The results of our study shed light on the long-term effects after completion of successful medical treatment for TB and highlight the significance of continued monitoring and management of lung health in post-TB patients. The prevalence of abnormalities in lung function observed in our cohort is striking, emphasizing the need for comprehensive care beyond the completion of TB treatment. Nearly 70% of the enrolled patients displayed abnormal CXRs, with fibrosis being a prominent feature in almost half of these cases. One of the key findings of our study is the association between the CXR severity scoring and lung function abnormalities. With every unit increase in severity scoring, there was a 4.4% reduction in the percentage of predicted FEV₁, a 2.5% reduction in the percentage of predicted FVC, a 5.5% reduction in the percentage of predicted FEF25-75 (suggesting maximal impact on small airways), and a 0.85% drop in the oxygen saturation in the 6MWT. When radiological abnormalities were present after successful completion of TB treatment, we observed greater odds of 1.79 and 2.94 for low FVC and low FEV₁, respectively. These findings indicate the enduring impact of TB on lung tissue, leading to structural abnormalities that affect lung function. Spirometry revealed that almost 70% of the patients exhibited abnormal results. What makes these findings even more intriguing is the diverse range of patterns observed, including obstructive and restrictive patterns. In addition, 62.2% of the patients, of whom 80% were females, had abnormal DLCO, suggesting significant impairment of their diffusing capacity. Further, nearly 60% had a drop in saturation (1–4%) in the 6MWT, demonstrating diverse lung involvement in post-TB sequelae presentations, complicating the long-term consequences.

In our study, we observed that patients with abnormal CXRs experienced lower lung function as measured by spirometry, and this correlation was directly proportional to the severity of lung involvement seen in the CXRs. The link between abnormal CXRs and significant airflow limitation supports the notion that structural lesions, such as fibrosis and bronchiectasis, play a crucial role in compromising lung function. Unlike our study, Saldana et al. found that there was a 2.92% decrease in the percentage of predicted FEV₁, with every unit increase in the CXR severity score [22]. Even though we used the same CXR severity scoring, our study found greater reduction in the FEV₁ (a 4.45% decrease). This could be due to differences in demographics, comorbidities, proportion of smokers and pack-years, MDR-TB patients, and HIV-infected individuals, and time elapsed between the end of treatment and inclusion in the study.
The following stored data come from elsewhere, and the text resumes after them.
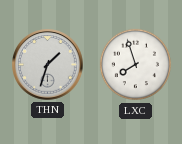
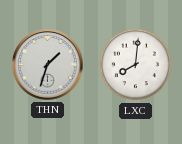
LXC: 7:57 -> 8:01
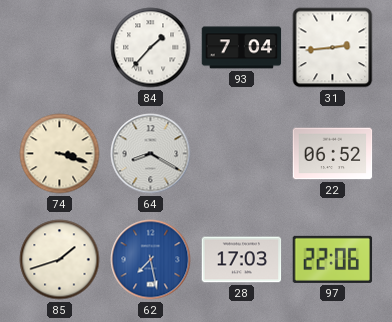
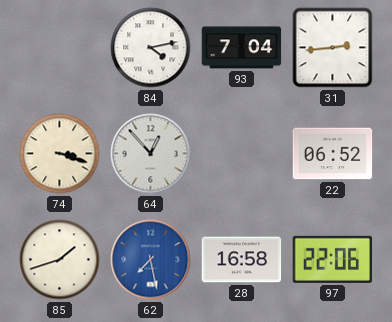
84: 1:37 -> 4:13
64: 8:20 -> 12:53
28: 17:03 -> 16:58
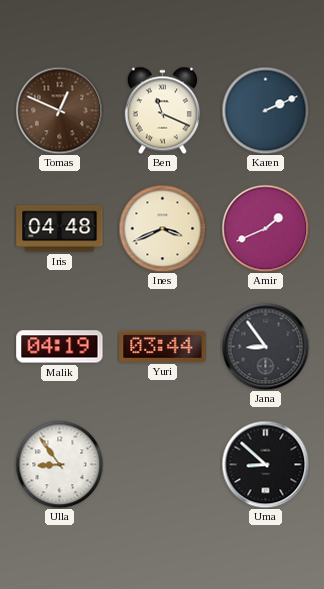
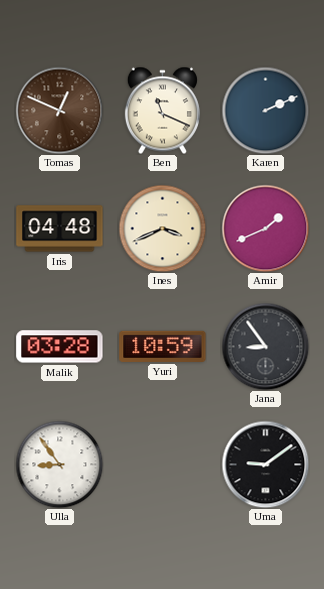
Malik: 04:19 -> 03:28
Yuri: 03:44 -> 10:59
Uma: 8:52 -> 9:09
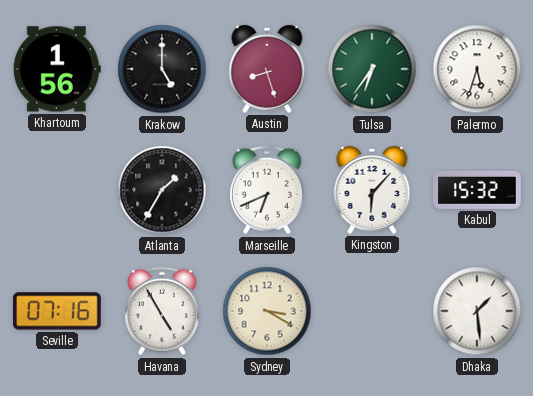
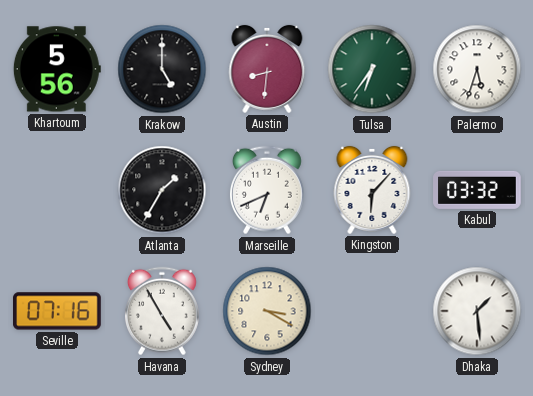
Khartoum: 1:56 -> 5:56
Austin: 8:27 -> 8:31
Kabul: 15:32 -> 03:32
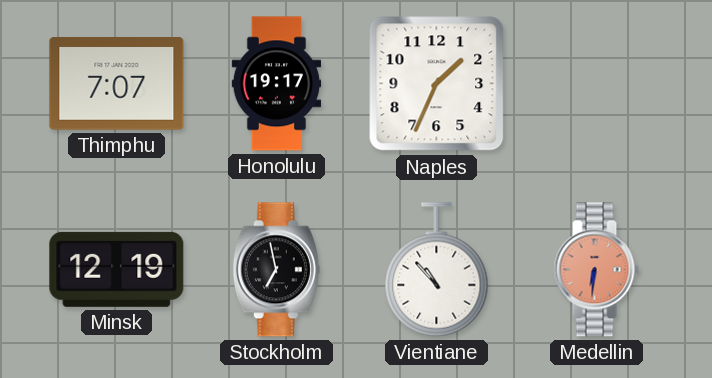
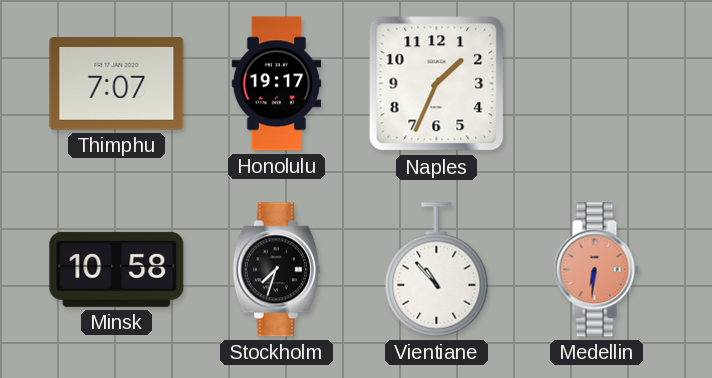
Minsk: 12:19 -> 10:58
Stockholm: 6:58 -> 7:33
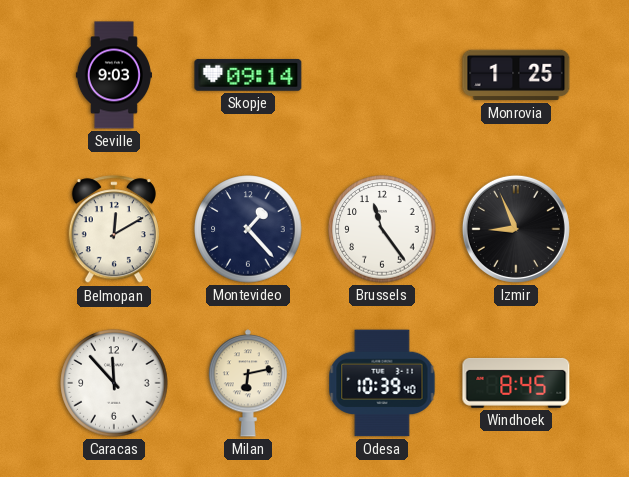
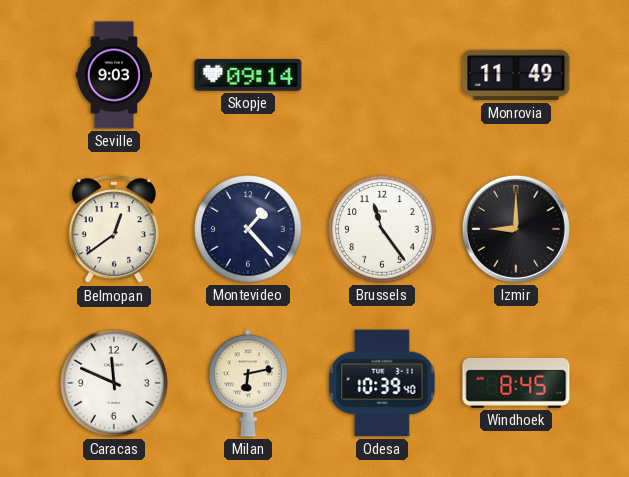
Monrovia: 1:25 -> 11:49
Belmopan: 12:10 -> 12:39
Izmir: 8:56 -> 9:00
Caracas: 11:53 -> 11:49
Limited studies on DLCO in post-tuberculous patients have reported a decrease in DLCO levels. A study in Brazil with 36 patients found a mean DLCO ranging from 74.1% to 78.8%, while an Indian study revealed that 69% had reduced DLCO of mild to severe grade but did not show female predilection, unlike our study [23]. Interestingly, a female gender predilection for low DLCO was observed in a study of 292 patients, with 116 females having a low DLCO compared to 80 males [24]. Biomass exposure in low- and middle-income countries and late presentation may contribute to the observed gender susceptibility for greater pulmonary diffusion impairment [25]. Late presentation in post-tuberculous patients could be influenced by various factors, including social norms, anemia, malnutrition, and limited access to healthcare for women [26]. Additionally, though not evaluated in tuberculosis, sex steroids may play a role in greater interstitial involvement and delayed healing, leading to greater diffusion defects among women, as observed in previous studies that have evaluated other interstitial and chronic lung diseases [38,39,40,41,42]. Overall, more research is needed to better understand impaired DLCO in post-tuberculous patients and the influence of gender-related factors.

There was reduction in the exercise capacity of patients, especially those with CXR abnormalities, as measured by oxygen desaturation during the 6MWT and a decreased percentage of predicted distance during the 6MWT, which is similar to the findings of other studies conducted for the evaluation of exercise capacity in post-TB patients [43]. We are the first study in south-east Asian countries, to the best of our knowledge, to quantify the severity of post-tuberculosis sequelae (in terms of CXR severity scoring), and the drop in saturation in the 6MWT demonstrated a 0.85 increase in CXR severity scoring with every unit drop in SPO2 in the 6MWT.

So far, three systematic reviews and meta-analyses have been carried out for the evaluation of post-TB sequelae [44,45,46]. Most of the studies have evaluated only spirometric abnormalities, with many reporting only descriptive statistics. It is noteworthy that our study’s findings align with previous research, which has also reported a wide range of prevalence rates (41–100%) for abnormal lung function in post-TB patients [11,22,23,43,47,48,49]. Variations in demographics, comorbidities, and lung involvement severity, and differences in defining severity contribute to this variability. These factors underscore the complexity of post-TB sequelae and highlight the need for individualized patient care and tailored follow-up protocols, and the critical lack of research on identifying the risk factors for post-tubercular sequelae and additional management to prevent such life-long detrimental lung deficit. Despite confirming the profound, lifelong impact post-chemotherapy, there is a lack of guidance from the WHO and National TB programs regarding patient management. The understanding of pathogenesis and therapeutic approaches to reduce sequelae remains insufficient.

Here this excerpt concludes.